◆ EXTRACTED ENTRIES ◆
>>>>

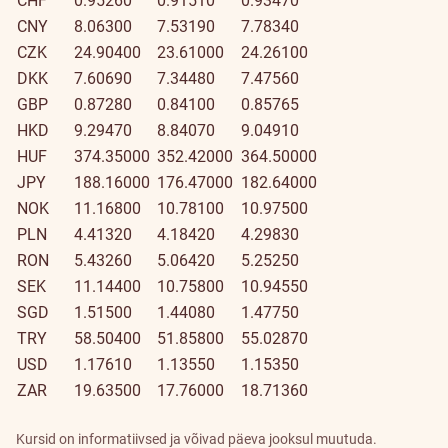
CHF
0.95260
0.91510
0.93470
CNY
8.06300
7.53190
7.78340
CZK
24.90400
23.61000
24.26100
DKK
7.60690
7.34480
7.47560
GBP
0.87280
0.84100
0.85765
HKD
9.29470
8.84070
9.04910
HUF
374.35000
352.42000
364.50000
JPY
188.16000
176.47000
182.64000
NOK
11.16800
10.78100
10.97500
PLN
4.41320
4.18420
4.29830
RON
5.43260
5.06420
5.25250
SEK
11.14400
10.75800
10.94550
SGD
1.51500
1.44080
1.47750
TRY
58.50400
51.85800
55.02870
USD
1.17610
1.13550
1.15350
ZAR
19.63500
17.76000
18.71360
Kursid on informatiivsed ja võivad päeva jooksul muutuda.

<<<<

◆ YOUR TASK ◆
Make an exact copy of the listing. Do not carry over its pictures.

◆ SOLUTION ◆
CHF
0.95260
0.91510
0.93470
CNY
8.06300
7.53190
7.78340
CZK
24.90400
23.61000
24.26100
DKK
7.60690
7.34480
7.47560
GBP
0.87280
0.84100
0.85765
HKD
9.29470
8.84070
9.04910
HUF
374.35000
352.42000
364.50000
JPY
188.16000
176.47000
182.64000
NOK
11.16800
10.78100
10.97500
PLN
4.41320
4.18420
4.29830
RON
5.43260
5.06420
5.25250
SEK
11.14400
10.75800
10.94550
SGD
1.51500
1.44080
1.47750
TRY
58.50400
51.85800
55.02870
USD
1.17610
1.13550
1.15350
ZAR
19.63500
17.76000
18.71360
Kursid on informatiivsed ja võivad päeva jooksul muutuda.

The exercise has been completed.